Work out how many lines in the data below contain the string "Original", and reply with that figure alone.

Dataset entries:
_ _ _ _ _ _ _

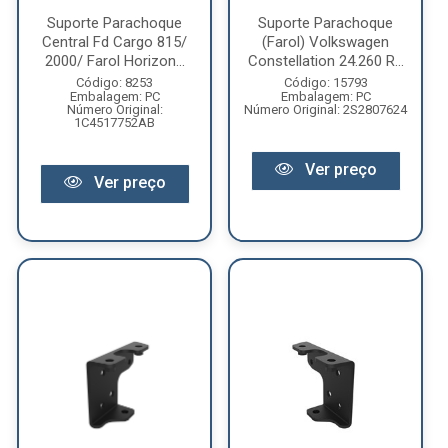
Suporte Parachoque
Suporte Parachoque
Central Fd Cargo 815/
(Farol) Volkswagen
2000/ Farol Horizon...
Constellation 24.260 R...
Código: 8253
Código: 15793
Embalagem: PC
Embalagem: PC
Número Original:
Número Original: 2S2807624
1C4517752AB
Ver preço
Ver preço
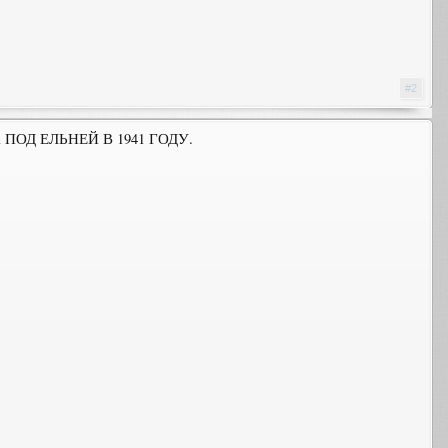
#2
ОД ЕЛЬНЕЙ В 1941 ГОДУ.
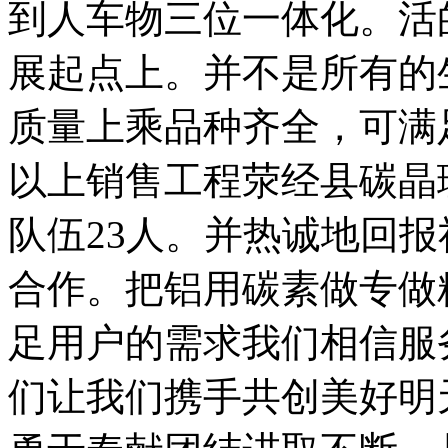
到人车物三位一体化。活
展起点上。并不是所有的
质量上乘品种齐全，可满
以上销售工程荥经县碳晶
队伍23人。并热诚地回
合作。把铝用碳素做专做
足用户的需求我们相信服
们让我们携手共创美好明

_ _ _ _ _ _ _

FINISHED TASK:
2